Transcompilers are generally used for interoperability, and also to port codebases which were written in an obsolete or deprecated language like COBOL or Python into a modern one like Java or C++. They generally rely on handcrafted rewrite directions and are then applied to the Abstract Syntax Tree of the source code.
Unfortunately, the translations in questions are not up to the mark as they are not readable, they fail to respect the principles of targeted language and require human intervention in general if it is to be made functional. Hence such translations projects are quite expensive as they are time-consuming and require specialists in both the languages which are being used.
Recently the research team at Facebook has announced that they have developed a transcompiler named TransCoderAI which is capable of converting code from one high-level language to another. The neural transcompiler is based on an unsupervised machine learning approach that is capable of identifying unpredicted patterns from available datasets and with some human help, it is able to provide rule-based baselines. Theoretically the ability to convert code from one language to another is a basic need these days as most of the companies have their systems written in a legacy language like COBOL.
Many companies have spent millions of dollars getting their systems upgraded and rewritten in newer high-level languages. Recently The Commonwealth Bank of Australia spent 750 million dollars in order to get their systems rewritten from COBOL to Java.
From this, you can see the impact and need of such transcompilers which could interconvert languages from one language to another. The transCoder in theory could eliminate the need of rewriting the code from scratch, but it is much harder to implement such a system as every language has a different syntax as compared to other languages making it difficult to map functions on each other.
The TransCoder is capable of translating between Java, C++, and Python, this is done with the help of unsupervised machine learning. The initialization of the TransCoder takes place with pretraining of the model with cross-lingual languages which is able to map the set of instructions having the same functionalities to their identical representations in other languages.
Transcoding tools are converted into Abstract Syntax Tree (AST) which uses handcrafted rules to generate code in the desired language. A sequence to sequence (seq2seq) model is used by the TransCoder in addition to an encoder and decoder along with a transformer architecture. The model is capable of doing Cross Programming Language, Model pretraining, Denoising autoencoding, and Back translation.
The AI Research department at Facebook known as FAIR used 852 parallel functions to test the TransCoder and achieved an accuracy of 91.6% with Java to C++ which is highest among all six conversions.
The translations generated by the best performing version of the TransCoder were not strictly the same as the references from which it was generated but instead they had high computational accuracy. This was attributed to the use of beam search which is known to retain a set of partially decoded sequences which when combined are scored due to which the best-rated sequence rises to the top.
Such transcompiler AIs are being developed by many other tech companies as well, another example of this is Microsoft’s Open AI which successfully converted comments written in English into working functions.

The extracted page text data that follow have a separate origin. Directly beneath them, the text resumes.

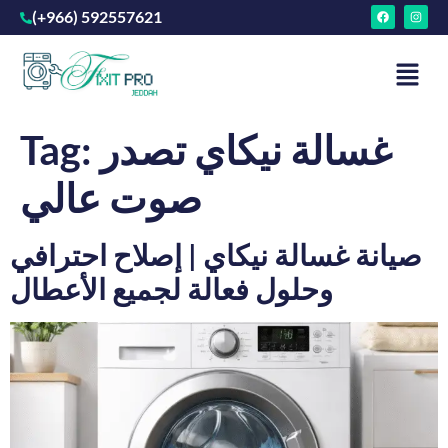
(+966) 592557621
غسالة نيكاي تصدر
Tag:
صوت عالي
صيانة غسالة نيكاي | إصلاح احترافي
وحلول فعالة لجميع الأعطال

Open AI was trained and tested on the repositories of GitHub.
Conclusion
Every organization wants an artificially intelligent system that can take care of the nitty-gritty details of programming language dependencies when it comes to code migration or codebase portability as the choice of it is quite complicated and expensive these days. Facebook’s TransCoder is able to successfully translate one high-level language to another by recognizing the patterns specific to each language, this is done by using unsupervised machine learning. According to the test results, the TransCoder has the ability to outperform traditional commercial systems that are being used for translations of code.